A flurry of results from clinical trials of new HIV prevention strategies headline recent conference

By Andreas von Bubnoff and Alix Morris

Following on the heels of the STEP trial, which showed that Merck’s AIDS vaccine candidate (widely considered the most promising in clinical trials) was not effective, several other trials of novel HIV prevention methods have culminated. Unfortunately, many also ended with disappointing results.

The final data from two of these trials—one testing the effect of adult male circumcision on HIV transmission to women and another testing whether or not treatment of herpes simplex virus (HSV)-2, a common sexually-transmitted infection that causes genital warts, could reduce the risk of HIV infection—were presented at this year’s Conference on Retroviruses and Opportunistic Infections (CROI), held in Boston from February 3-6. Additionally, results from another circumcision study, which looked at the protective effect circumcision may offer against HSV-2 infection, were also presented.

Soon after, final results from the Phase III efficacy trial of a candidate microbicide gel known as Carraguard were released just prior to the opening of the Microbicides 2008 Meeting, which took place from February 24-27, in New Delhi, India. During the bi-annual conference, several updates on other trials and candidates were presented.

Extended benefits of circumcision

In heterosexual men, the protective effect of circumcision against HIV infection has been firmly established by three randomized, controlled clinical trials, showing that surgical removal of the foreskin reduces the risk of HIV acquisition by approximately 60% (see VAX January 2008, Global News). Additional studies presented at CROI looked at the effect of male circumcision on the acquisition of HSV-2, which is thought to increase the risk of HIV infection, and on transmission of HIV from infected men to their female partners.

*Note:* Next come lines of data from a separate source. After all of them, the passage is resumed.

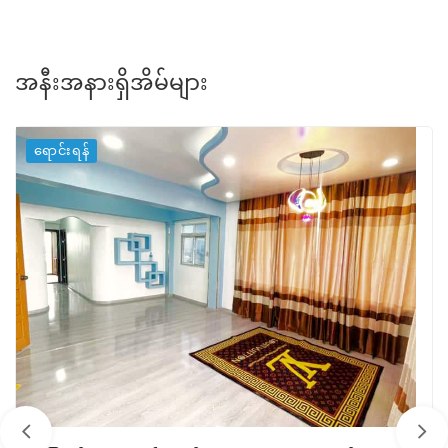
အနီးအနားရှိအိမ်များ
ရောင်းရန်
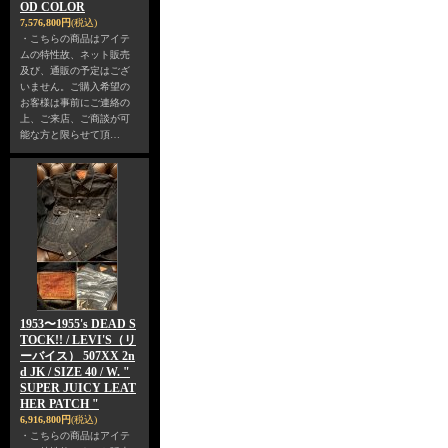
OD COLOR
7,576,800円
(税込)
・こちらの商品はアイテ
ムの特性故、ネット販売
及び、通販の予定はござ
いません。ご購入希望の
お客様は事前にご連絡の
上、ご来店、ご商談が可
能な方と限らせて頂…
1953〜1955's DEAD S
TOCK!! / LEVI'S（リ
ーバイス） 507XX 2n
d JK / SIZE 40 / W. "
SUPER JUICY LEAT
HER PATCH "
6,916,800円
(税込)
・こちらの商品はアイテ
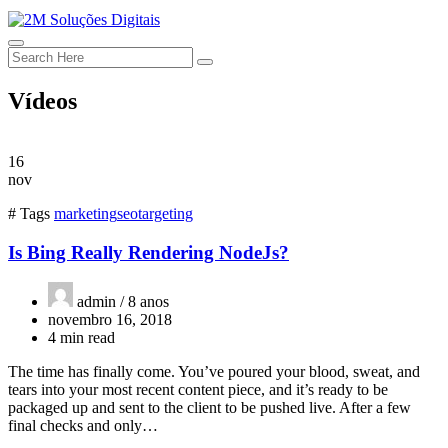
Vídeos
16
nov
# Tags
marketing
seo
targeting
Is Bing Really Rendering NodeJs?
admin /
8 anos
novembro 16, 2018
4 min read
The time has finally come. You’ve poured your blood, sweat, and
tears into your most recent content piece, and it’s ready to be
packaged up and sent to the client to be pushed live. After a few
final checks and only…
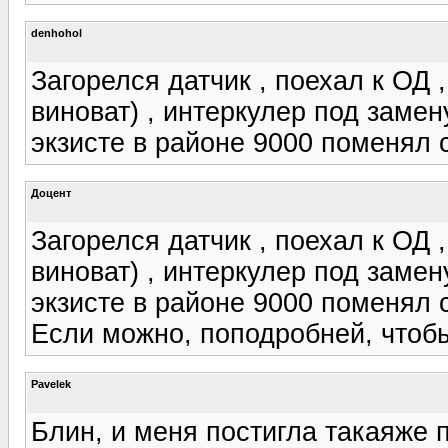
denhohol
Загорелся датчик , поехал к ОД 
виноват) , интеркулер под замену
экзисте в районе 9000 поменял 
Доцент
Загорелся датчик , поехал к ОД 
виноват) , интеркулер под замену
экзисте в районе 9000 поменял 
Если можно, поподробней, чтоб
Pavelek
Блин, и меня постигла такаяже 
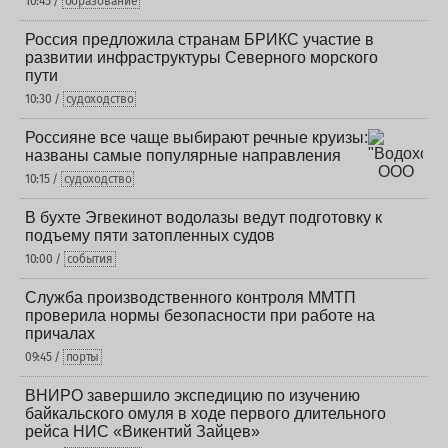
10:45 /
образование
Россия предложила странам БРИКС участие в
развитии инфраструктуры Северного морского
пути
10:30 /
судоходство
Россияне все чаще выбирают речные круизы:
названы самые популярные направления
10:15 /
судоходство
В бухте Эгвекинот водолазы ведут подготовку к
подъему пяти затопленных судов
10:00 /
события
Служба производственного контроля ММТП
проверила нормы безопасности при работе на
причалах
09:45 /
порты
ВНИРО завершило экспедицию по изучению
байкальского омуля в ходе первого длительного
рейса НИС «Викентий Зайцев»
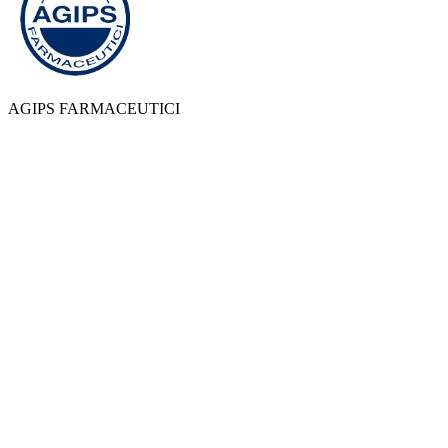
AGIPS FARMACEUTICI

Aaron Tobian of Johns Hopkins University reported results from a randomized trial conducted in Rakai, Uganda that enrolled over 3,500 uncircumcised men who were not infected with HIV or HSV-2. Half of them were randomly assigned to immediate circumcision, while the other half were offered circumcision at the conclusion of the trial. After two years, researchers observed that the risk of HSV-2 infection was reduced by almost 25% in circumcised men. “This might be part of the reason male circumcision decreases HIV acquisition,” says Tobian. Several observational studies have supported the role of HSV-2 infection in aiding HIV transmission (see VAX November 2005 Spotlightarticle, HIV prevention in a pill?). Infection with HSV-2 causes inflammation or, even worse, ulceration at the genitals, which is believed to make it easier for HIV to establish an infection.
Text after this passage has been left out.